Октябрина и сама не поняла, как улыбнулась. Не так, как улыбаются обычные люди, не губами. Что-то внутри нее улыбнулось. Что-то, чего просто так не увидеть.
«Я больше не хочу быть одна, все наоборот», – подумала она.
– Пообещай мне, что больше сюда не вернешься, – сказал Арсений и подошел к Октябрине.
Девушка попятилась бы, но некуда. Дыра в стене все еще очень близко. Если что, улететь в нее легко, Арсению не придется даже напрягаться, всего-то подтолкнуть.
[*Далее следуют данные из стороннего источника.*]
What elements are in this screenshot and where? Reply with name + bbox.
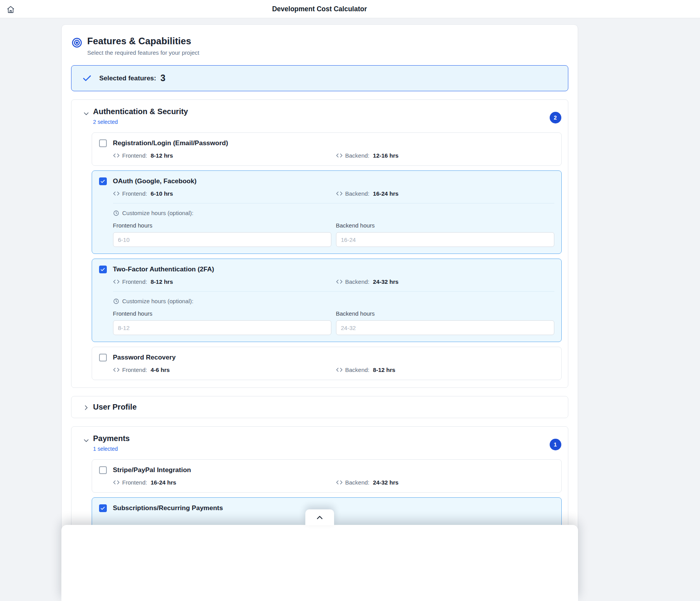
feature-name: Two-Factor Authentication (2FA) — [113, 266, 214, 273]
backend-estimate: Backend: 16-24 hrs — [336, 190, 554, 197]
backend-label: Backend: — [345, 367, 370, 373]
customize-hours-block: Customize hours (optional): Frontend hou… — [113, 291, 554, 335]
section-count-badge: 2 — [550, 112, 561, 123]
section-auth-header[interactable]: Authentication & Security 2 selected 2 — [78, 107, 562, 125]
feature-row-password-recovery: Password Recovery Frontend: 4-6 hrs Back… — [92, 347, 562, 380]
selected-features-label: Selected features: — [99, 75, 156, 82]
code-icon — [113, 479, 120, 486]
section-title: User Profile — [93, 403, 137, 412]
selected-features-banner: Selected features: 3 — [71, 65, 568, 91]
page-subtitle: Select the required features for your pr… — [87, 49, 200, 56]
expand-summary-button[interactable] — [305, 509, 334, 525]
customize-label: Customize hours (optional): — [122, 210, 193, 216]
backend-label: Backend: — [345, 278, 370, 285]
feature-row-registration: Registration/Login (Email/Password) Fron… — [92, 132, 562, 166]
frontend-hours-input[interactable] — [113, 232, 331, 247]
customize-label: Customize hours (optional): — [122, 298, 193, 304]
clock-icon — [113, 210, 119, 216]
frontend-label: Frontend: — [122, 367, 147, 373]
frontend-label: Frontend: — [122, 278, 147, 285]
backend-hours: 24-32 hrs — [373, 479, 399, 486]
checkbox-stripe[interactable] — [99, 466, 107, 474]
checkbox-oauth[interactable] — [99, 177, 107, 185]
selected-features-count: 3 — [160, 73, 165, 83]
chevron-right-icon[interactable] — [82, 404, 90, 412]
backend-hours: 16-24 hrs — [373, 190, 399, 197]
code-icon — [113, 152, 120, 159]
frontend-hours: 4-6 hrs — [151, 367, 170, 373]
section-user-profile-header[interactable]: User Profile — [78, 403, 562, 412]
frontend-hours: 6-10 hrs — [151, 190, 173, 197]
feature-list: Registration/Login (Email/Password) Fron… — [92, 132, 562, 380]
code-icon — [113, 190, 120, 197]
target-icon — [71, 37, 83, 50]
backend-label: Backend: — [345, 190, 370, 197]
frontend-estimate: Frontend: 8-12 hrs — [113, 278, 331, 285]
feature-row-oauth: OAuth (Google, Facebook) Frontend: 6-10 … — [92, 170, 562, 254]
code-icon — [336, 190, 343, 197]
section-count-badge: 1 — [550, 439, 561, 450]
app-title: Development Cost Calculator — [272, 5, 367, 13]
features-card: Features & Capabilities Select the requi… — [61, 24, 578, 575]
section-title: Payments — [93, 434, 130, 443]
frontend-hours-input[interactable] — [113, 320, 331, 335]
frontend-label: Frontend: — [122, 190, 147, 197]
feature-name: Subscriptions/Recurring Payments — [113, 504, 223, 512]
code-icon — [113, 367, 120, 373]
customize-hours-block: Customize hours (optional): Frontend hou… — [113, 203, 554, 247]
frontend-estimate: Frontend: 16-24 hrs — [113, 479, 331, 486]
checkbox-2fa[interactable] — [99, 266, 107, 273]
section-selected-count: 2 selected — [93, 119, 188, 125]
chevron-down-icon[interactable] — [82, 437, 90, 445]
frontend-hours: 8-12 hrs — [151, 152, 173, 159]
section-user-profile: User Profile — [71, 396, 568, 418]
frontend-hours: 16-24 hrs — [151, 479, 176, 486]
backend-label: Backend: — [345, 479, 370, 486]
checkbox-password-recovery[interactable] — [99, 354, 107, 361]
frontend-label: Frontend: — [122, 152, 147, 159]
frontend-estimate: Frontend: 6-10 hrs — [113, 190, 331, 197]
backend-hours-label: Backend hours — [336, 310, 554, 317]
frontend-hours: 8-12 hrs — [151, 278, 173, 285]
page-container: Features & Capabilities Select the requi… — [0, 24, 639, 575]
page-title: Features & Capabilities — [87, 36, 200, 47]
code-icon — [336, 479, 343, 486]
backend-estimate: Backend: 24-32 hrs — [336, 278, 554, 285]
backend-label: Backend: — [345, 152, 370, 159]
backend-hours: 12-16 hrs — [373, 152, 399, 159]
checkbox-subscriptions[interactable] — [99, 504, 107, 512]
frontend-hours-label: Frontend hours — [113, 310, 331, 317]
frontend-estimate: Frontend: 8-12 hrs — [113, 152, 331, 159]
backend-hours: 8-12 hrs — [373, 367, 395, 373]
card-header: Features & Capabilities Select the requi… — [71, 36, 568, 56]
backend-hours: 24-32 hrs — [373, 278, 399, 285]
section-payments-header[interactable]: Payments 1 selected 1 — [78, 434, 562, 452]
code-icon — [336, 152, 343, 159]
feature-name: Stripe/PayPal Integration — [113, 466, 191, 474]
frontend-label: Frontend: — [122, 479, 147, 486]
section-selected-count: 1 selected — [93, 446, 130, 452]
chevron-down-icon[interactable] — [82, 110, 90, 118]
feature-row-stripe: Stripe/PayPal Integration Frontend: 16-2… — [92, 459, 562, 493]
code-icon — [336, 278, 343, 285]
chevron-up-icon — [315, 513, 324, 522]
home-button[interactable] — [6, 5, 15, 14]
backend-estimate: Backend: 24-32 hrs — [336, 479, 554, 486]
frontend-estimate: Frontend: 4-6 hrs — [113, 367, 331, 373]
frontend-hours-label: Frontend hours — [113, 222, 331, 229]
feature-row-2fa: Two-Factor Authentication (2FA) Frontend… — [92, 259, 562, 342]
section-title: Authentication & Security — [93, 107, 188, 116]
clock-icon — [113, 298, 119, 304]
topbar: Development Cost Calculator — [0, 0, 700, 18]
check-icon — [82, 73, 92, 83]
feature-name: OAuth (Google, Facebook) — [113, 177, 197, 185]
backend-hours-label: Backend hours — [336, 222, 554, 229]
code-icon — [113, 278, 120, 285]
code-icon — [336, 367, 343, 373]
checkbox-registration[interactable] — [99, 139, 107, 147]
backend-hours-input[interactable] — [336, 232, 554, 247]
home-icon — [7, 5, 15, 14]
feature-name: Registration/Login (Email/Password) — [113, 139, 228, 147]
backend-hours-input[interactable] — [336, 320, 554, 335]
section-authentication-security: Authentication & Security 2 selected 2 R… — [71, 99, 568, 388]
Но он всего лишь подал ей руку.
– Мы же с тобой никогда не увидимся. Кому я буду обещать? – спросила Октябрина. Рука Арсения все еще перед ее лицом. Длинная ладонь, казалось, целилась средним пальцем прямо в глаза.
Арсений опустил руку.
– Что ж ты сразу не сказала? – Он улыбнулся и полез в карманы штанов. – Не всем просто хочется видеть меня во второй раз. Не здесь, я могу написать, где меня найти.
– И что же, я к тебе просто так прийти могу? – спросила Октябрина и сама, кое-как, покачиваясь на ослабевших ногах, поднялась.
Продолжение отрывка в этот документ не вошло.